Silence in Egypt over killing of Palestinian journalist in Gaza for Cairo-based Al-Ghad TV

Silence in Egypt over killing of Palestinian journalist in Gaza for Cairo-based Al-Ghad TV
Prominent political sociologist Sadek Dr Said Sadek argued that "the low-key Egyptian reactions reflect an official policy of no loud outcry."
3 min read
Egypt - Cairo
15 January, 2024
Members of the press, who try to perform their duties in the Gaza Strip, carry banners reading 'the press is free and cannot be silenced' during a demonstration due to being targeted by the Israeli army, Rafah city, Gaza on 15 January 2024. [Getty]

The killing of Palestinian 27-year-old TV journalist Yazan  Al-Zuweidi, who worked for the Cairo-based satellite TV channel Al-Ghad, in an Israeli attack on Gaza has unexpectedly sparked limited reactions in Egypt so far.

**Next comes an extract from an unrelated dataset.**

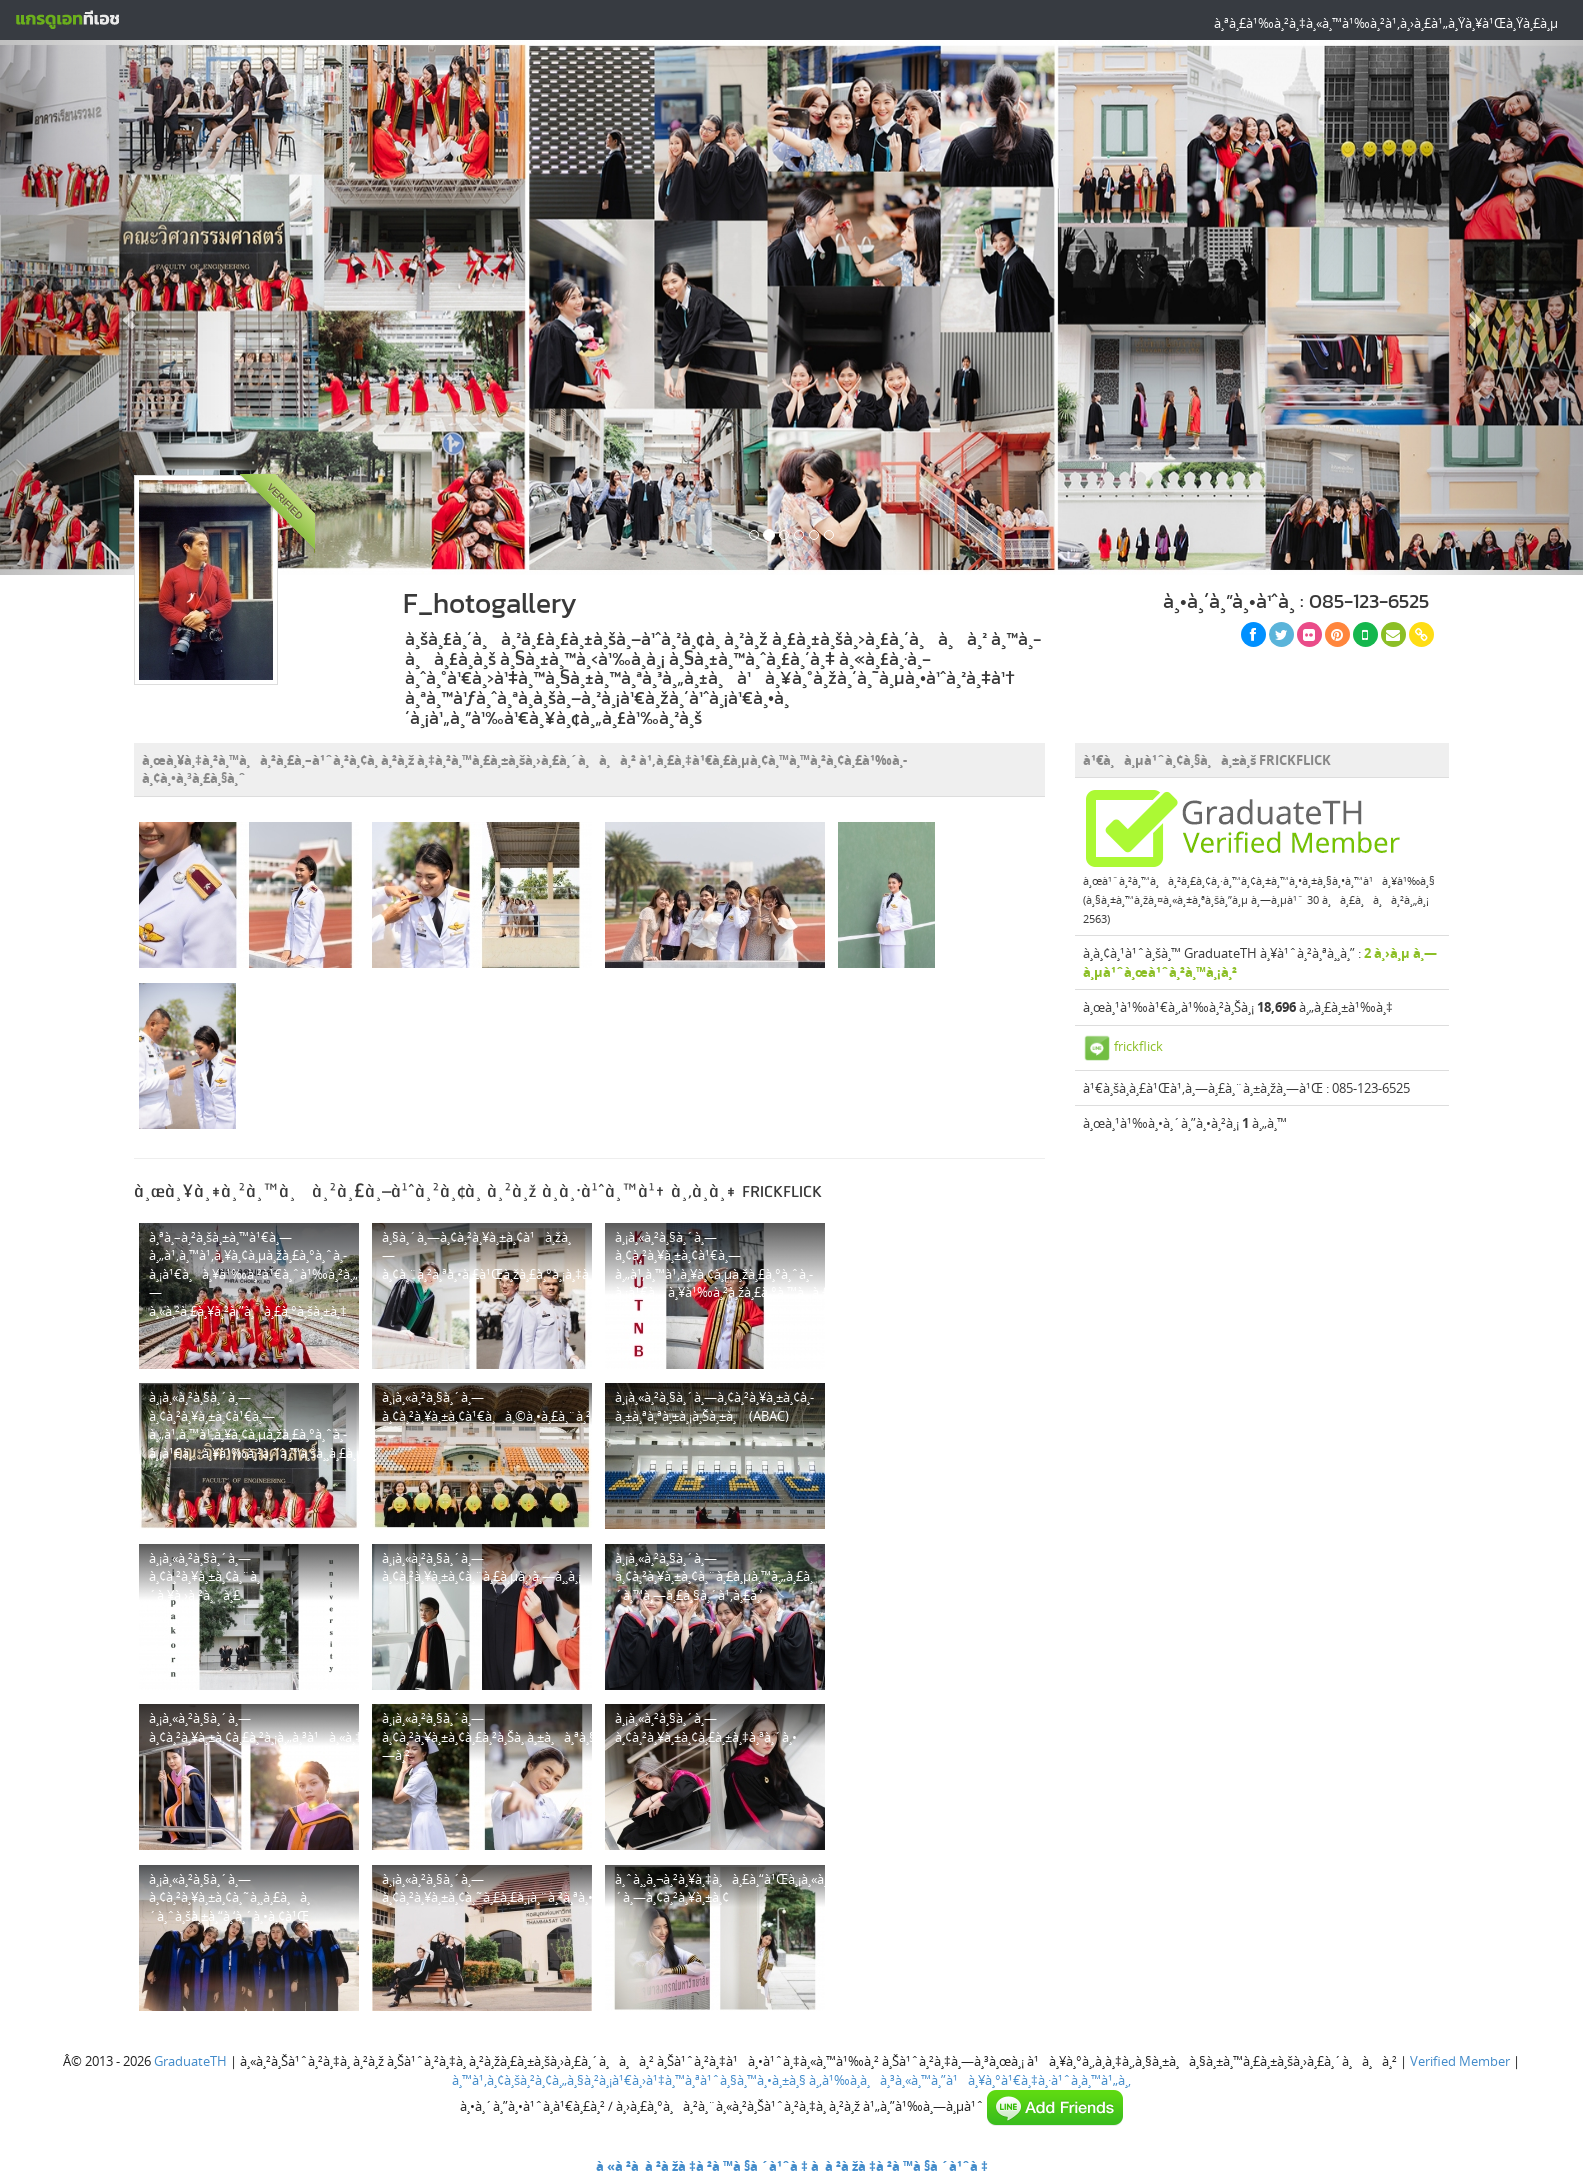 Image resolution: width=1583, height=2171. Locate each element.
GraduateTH (190, 2061)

The tragic death of Zuweidi came on Sunday as the onslaught on the Palestinian strip marked 100 days since it first broke out on 7 October last year.

Zuweidi had covered wars and various events taking place in Gaza over the past six years while working for the Egyptian private TV channel.

"Al-Ghad channel mourns the…colleague and all… the martyred coworkers, holding Israel accountable for targeting journalists…in Gaza," the Egyptian TV station posted on X, formerly known as Twitter, "calling on international human rights groups to denounce the Israeli crimes against free expression."

At least 82 other journalists and media professionals, mostly Palestinians, have been killed since the Israeli war on Gaza first erupted, according to the Committee to Protect Journalists.

The United Nations had earlier voiced concerns over the number of journalists who lost their lives during the war on Gaza, one day after two Al Jazeera staffers died in an alleged Israeli attack on their car.

The Jazeera Network has frequently accused Israel of deliberately targeting its journalists while on duty and dismissed Israeli denials as "false and misleading."

Prominent political sociologist Sadek Dr Snaid Sadek argued that "the low-key Egyptian reactions reflect an official policy of no loud outcry."

"Egypt seems to have opted for limited official comments to avoid any escalation with Israel, letting its media tools or [uninfluential] officials object," Sadek told The New Arab.

"Gaza has witnessed the highest number of journalists killed in such a short period. Journalists have scandalised Israel in Gaza and cannot be excluded from being targeted deliberately to scare off reporters or to tone down their coverage," Sadek argued.

Israel's war on Gaza has so far claimed the lives of about 23,000 Palestinians, while almost 85 per cent of Gaza's population has been internally displaced, according to official figures. 

Last week, the Egyptian Journalists' Syndicate granted an award to Palestinian Jazeera bureau chief Wael El-Dahdouh, who had lost most of his family members, including his wife and son, because of Israeli attacks.

Egypt and Israel have technically been at peace since the late 1970s, sharing solid diplomatic, economic, and security ties– despite widespread opposition from the Egyptian public.

The Egyptian government has remained impartial towards the South African case against Israel before the International Court of Justice, accusing the Zionist state of committing genocide against Gazans, prompting activists, political parties, and professional syndicates to urge Egypt to enforce decisive measures under the UN Genocide Convention.'

"This is not a good time for Egyptian policy-makers to suggest aggressive reaction. Egypt has been undergoing tough economic problems as a high-level Egyptian delegation was in Washington recently to garner the support of the US and the International Monetary Fund," Sadek concluded.